• _Activity_
Repeat precisely the span of lines below that opens with the line containing "stamina as well as weak points guaranteeing a" and closes with the line containing "also educational sources, to", both included.
::::::
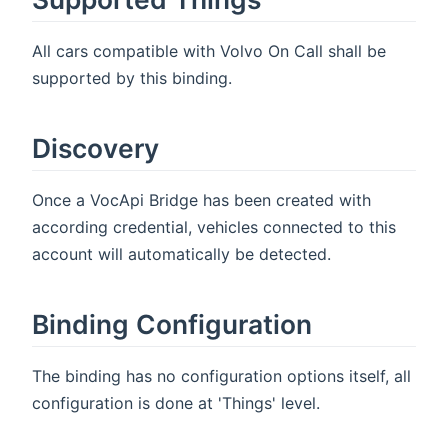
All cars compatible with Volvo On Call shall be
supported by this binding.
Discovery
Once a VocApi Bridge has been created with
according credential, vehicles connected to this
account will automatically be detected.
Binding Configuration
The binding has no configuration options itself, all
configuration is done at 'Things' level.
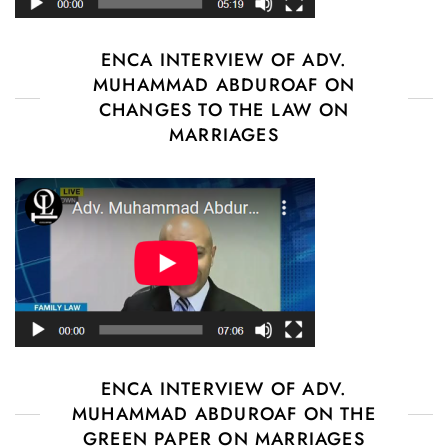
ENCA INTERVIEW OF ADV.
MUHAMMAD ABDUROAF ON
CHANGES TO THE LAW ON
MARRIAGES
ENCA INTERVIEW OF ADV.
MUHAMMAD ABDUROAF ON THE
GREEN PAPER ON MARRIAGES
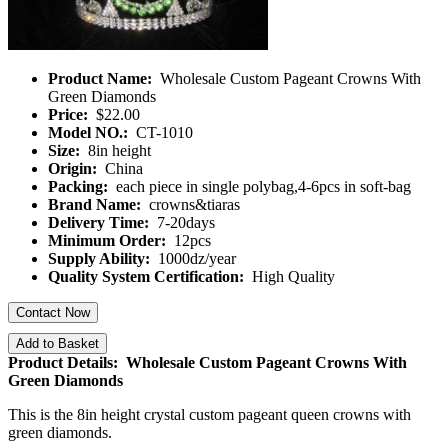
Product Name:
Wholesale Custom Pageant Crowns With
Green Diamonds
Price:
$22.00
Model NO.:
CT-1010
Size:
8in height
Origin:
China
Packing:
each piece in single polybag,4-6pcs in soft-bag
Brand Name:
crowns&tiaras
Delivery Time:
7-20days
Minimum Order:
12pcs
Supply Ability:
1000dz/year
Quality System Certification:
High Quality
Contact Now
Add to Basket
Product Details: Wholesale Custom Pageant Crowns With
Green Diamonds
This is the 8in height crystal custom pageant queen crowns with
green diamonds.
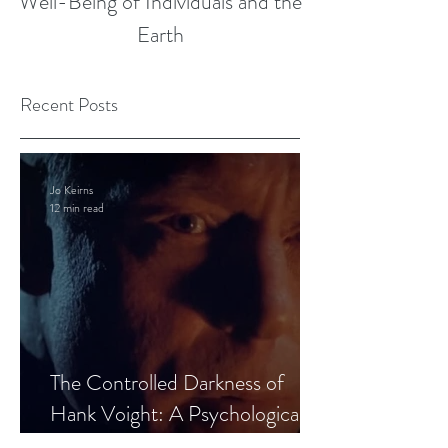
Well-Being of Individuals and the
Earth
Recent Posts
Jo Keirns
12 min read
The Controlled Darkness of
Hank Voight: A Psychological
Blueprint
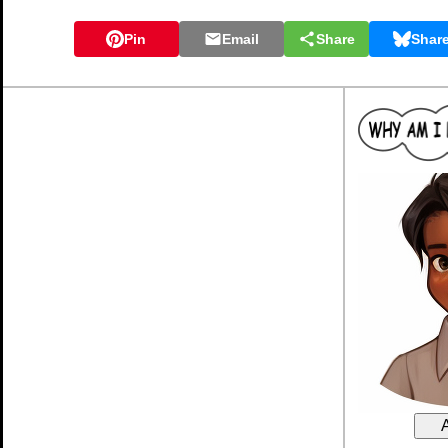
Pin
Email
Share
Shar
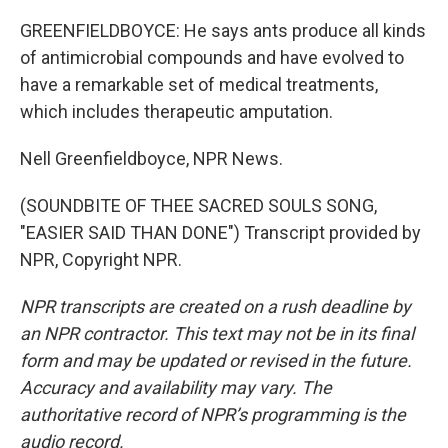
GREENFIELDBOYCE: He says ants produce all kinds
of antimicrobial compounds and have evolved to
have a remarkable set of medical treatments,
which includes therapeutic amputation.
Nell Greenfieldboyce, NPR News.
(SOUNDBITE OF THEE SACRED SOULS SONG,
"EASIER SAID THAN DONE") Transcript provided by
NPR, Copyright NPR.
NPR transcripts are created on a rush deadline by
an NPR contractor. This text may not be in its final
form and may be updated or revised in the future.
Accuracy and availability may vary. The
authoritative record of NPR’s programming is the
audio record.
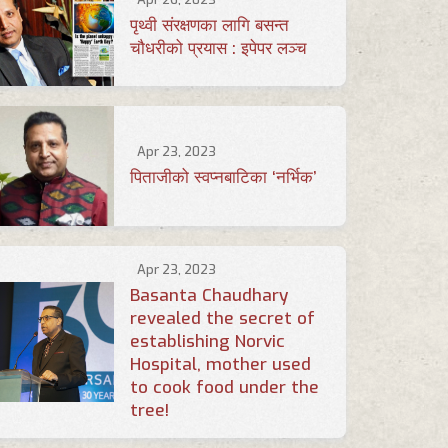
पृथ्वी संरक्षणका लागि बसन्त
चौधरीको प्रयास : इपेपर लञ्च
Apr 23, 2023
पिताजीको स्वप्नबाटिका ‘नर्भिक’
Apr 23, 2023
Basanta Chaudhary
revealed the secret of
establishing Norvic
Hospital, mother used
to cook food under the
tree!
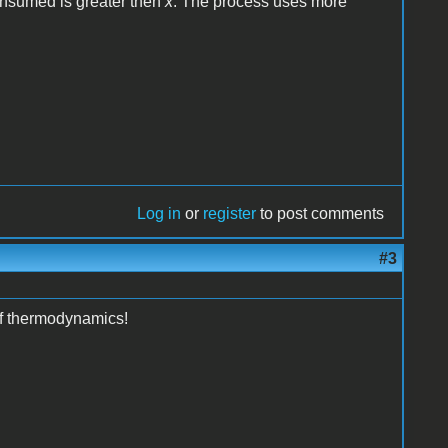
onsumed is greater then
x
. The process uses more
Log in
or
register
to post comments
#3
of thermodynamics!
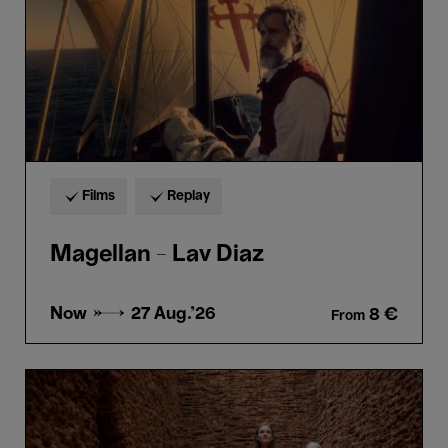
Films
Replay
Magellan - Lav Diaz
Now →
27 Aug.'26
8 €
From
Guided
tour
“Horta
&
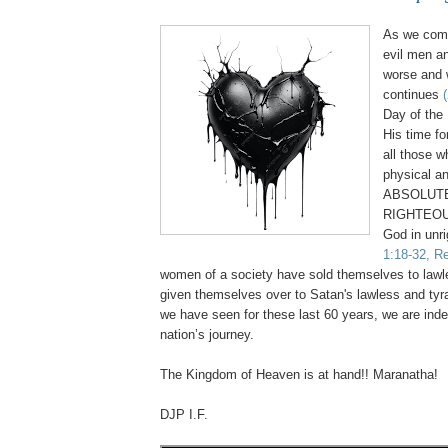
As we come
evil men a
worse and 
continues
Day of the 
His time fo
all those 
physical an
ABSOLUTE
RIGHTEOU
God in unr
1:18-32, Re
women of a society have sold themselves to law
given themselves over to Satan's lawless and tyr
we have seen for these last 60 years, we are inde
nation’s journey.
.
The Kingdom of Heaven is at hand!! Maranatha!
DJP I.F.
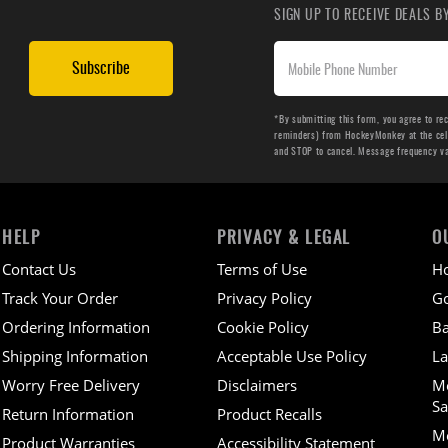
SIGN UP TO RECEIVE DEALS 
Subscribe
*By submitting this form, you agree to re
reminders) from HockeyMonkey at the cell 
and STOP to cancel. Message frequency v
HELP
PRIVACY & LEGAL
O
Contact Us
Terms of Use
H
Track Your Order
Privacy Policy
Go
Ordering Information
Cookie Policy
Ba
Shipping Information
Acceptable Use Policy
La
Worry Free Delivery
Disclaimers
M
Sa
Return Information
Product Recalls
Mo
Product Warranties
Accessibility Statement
::::::
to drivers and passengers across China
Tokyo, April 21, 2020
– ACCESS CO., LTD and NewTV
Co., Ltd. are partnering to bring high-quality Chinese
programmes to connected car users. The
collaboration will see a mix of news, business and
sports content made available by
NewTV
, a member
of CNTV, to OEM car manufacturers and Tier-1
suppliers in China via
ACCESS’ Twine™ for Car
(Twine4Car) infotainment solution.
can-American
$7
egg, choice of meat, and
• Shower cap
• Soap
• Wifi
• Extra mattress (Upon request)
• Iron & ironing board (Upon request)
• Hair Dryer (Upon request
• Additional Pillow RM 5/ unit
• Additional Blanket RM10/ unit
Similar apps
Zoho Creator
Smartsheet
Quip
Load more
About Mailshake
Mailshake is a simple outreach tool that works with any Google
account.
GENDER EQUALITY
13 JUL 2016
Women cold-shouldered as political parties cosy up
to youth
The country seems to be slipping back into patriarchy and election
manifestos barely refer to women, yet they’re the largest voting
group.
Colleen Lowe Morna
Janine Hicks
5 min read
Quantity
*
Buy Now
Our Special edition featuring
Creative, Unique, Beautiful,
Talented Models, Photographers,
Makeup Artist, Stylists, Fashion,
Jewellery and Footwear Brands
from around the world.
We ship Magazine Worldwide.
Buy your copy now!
::::::
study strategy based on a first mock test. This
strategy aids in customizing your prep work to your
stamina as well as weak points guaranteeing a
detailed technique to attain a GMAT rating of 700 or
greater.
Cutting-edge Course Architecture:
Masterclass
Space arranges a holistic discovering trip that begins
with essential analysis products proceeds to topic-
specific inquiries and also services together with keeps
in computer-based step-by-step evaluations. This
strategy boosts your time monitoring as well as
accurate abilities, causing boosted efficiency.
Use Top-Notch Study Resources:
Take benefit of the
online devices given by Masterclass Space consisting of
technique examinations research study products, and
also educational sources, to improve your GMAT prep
::::::
• _Written solution_
stamina as well as weak points guaranteeing a
detailed technique to attain a GMAT rating of 700 or
greater.
Cutting-edge Course Architecture:
Masterclass
Space arranges a holistic discovering trip that begins
with essential analysis products proceeds to topic-
specific inquiries and also services together with keeps
in computer-based step-by-step evaluations. This
strategy boosts your time monitoring as well as
accurate abilities, causing boosted efficiency.
Use Top-Notch Study Resources:
Take benefit of the
online devices given by Masterclass Space consisting of
technique examinations research study products, and
also educational sources, to improve your GMAT prep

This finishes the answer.